On Nov. 2, York’s Canadian Writers in Person course and reading series presented its founder, poet John Unrau. York teaching assistant Chris Cornish sent the following report to YFile.
high above snow-burdened firs,
stroking crisply
through incandescent blue,
raven ascending the mountain
etches her dark wake on my mind
-from “On Lake Agnes Trail”
by John Unrau
A familiar voice filled the lecture hall like a prairie wind, both fierce and gentle as it carried poetry to the hearts of those gathered. John Unrau had returned to Canadian Writers in Person, the reading series he founded and directed for five years, this time reading from his own collection of poetry, Iced Water. At a reception prior to the reading, Unrau was modest in accepting the honours of students, faculty and staff, declaring that the creation of the course “was the most obvious thing in the world.”
Left: John Unrau
It quickly became obvious to his audience that Unrau is as much performer as writer, one student remarking, “I had no idea I would be so entertained by a poet!” His engaging presence was very different from the celebrated visiting poet he writes about, who, as Unrau describes in his poetry “kills questions dead with bursts of critical jargon fired like Raid to still all undergraduate buzzing. Only by being there could one appreciate the growl of his New-Age Muskie, the humourous gesture of ‘his red-hot baton’, and the despair of Old Maggie itching to get out from behind this shivering hide.”
One consistent theme in Unrau’s work is his distrust of technology and human progress. In the poem “To Wordsworth”, from Ontario, he bemoans the electrical pollution, “penetrating me from every side” as “shades of Future Shop close about my middle age.” Poems like his are juxtaposed with haunting landscapes, “the new subdivision” encroaching on “unspoiled pasture” and “cloudless sky”. Much as his New-Age Muskie is unable to stop its killing lifestyle, Unrau sees humanity on a path to consuming the earth: “it’s almost certainly too late but please somebody stop me.”
In response to a comment about the spirit of his angrier poems, Unrau replied, “Hatred is just as powerful a creative force as love.” Nonetheless, he presented a number of moving tributes in memory of his mother and father, as well as loves both past and present. His poem “Untitled” is about a crush he had on a girl in his Mennonite school in Saskatchewan. She was eventually expelled and ran away to Vancouver “with the aid of a loan I stupidly gave her.” Yet, all the unrequited longing of young love is captured as he hauls “starlight and iced water in a narrow pail.”

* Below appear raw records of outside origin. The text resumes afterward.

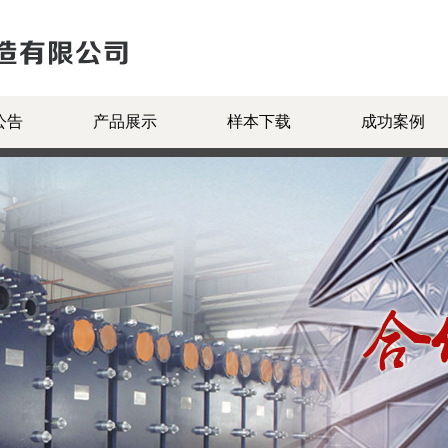
公告
产品展示
样本下载
成功案例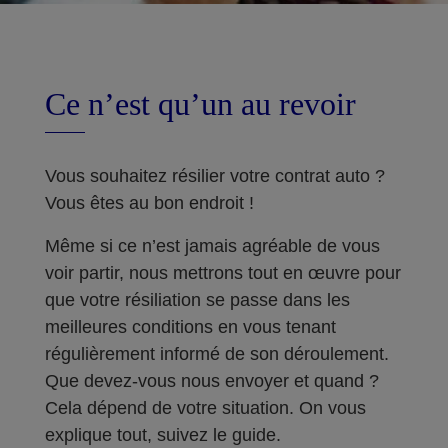
Ce n’est qu’un au revoir
Vous souhaitez résilier votre contrat auto ?
Vous êtes au bon endroit !
Même si ce n’est jamais agréable de vous
voir partir, nous mettrons tout en œuvre pour
que votre résiliation se passe dans les
meilleures conditions en vous tenant
régulièrement informé de son déroulement.
Que devez-vous nous envoyer et quand ?
Cela dépend de votre situation. On vous
explique tout, suivez le guide.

In describing his process of writing, Unrau referred to what his mother taught him about perch fishing saying, “All one can do is to ‘dangle a few images close to the water and see what comes’. I can’t make poems. They have to come to me.”
When asked if there was one thing he would like to be remembered for, Unrau quipped, “scoring a natural hat trick.” This was closely followed by “good partner, father and friend, perhaps also for some of my poems.” He neglected to mention his long service to York as one of its most adored professors, winning the Atkinson Teaching Award In 2002. Though he is still teaching as a professor emeritus, Unrau now has more time to devote to his writing.
On this evening, John Unrau will mostly be remembered for his distinctive voice, bellowing his readings of literature both past and present, piercing the pretensions of the modern world and laying bare the beauty of untamed landscapes…but mostly for the laughs. The standing ovation at the end of the reading was well-deserved.
The Canadian Writers in Person series of public readings at York, which is free and open to the public, is also part of an introductory course on Canadian literature. The series is sponsored in part by the Canada Council for the Arts. Author Shauna Singh Baldwin read from her novel, The Tiger Claw, on Nov. 16.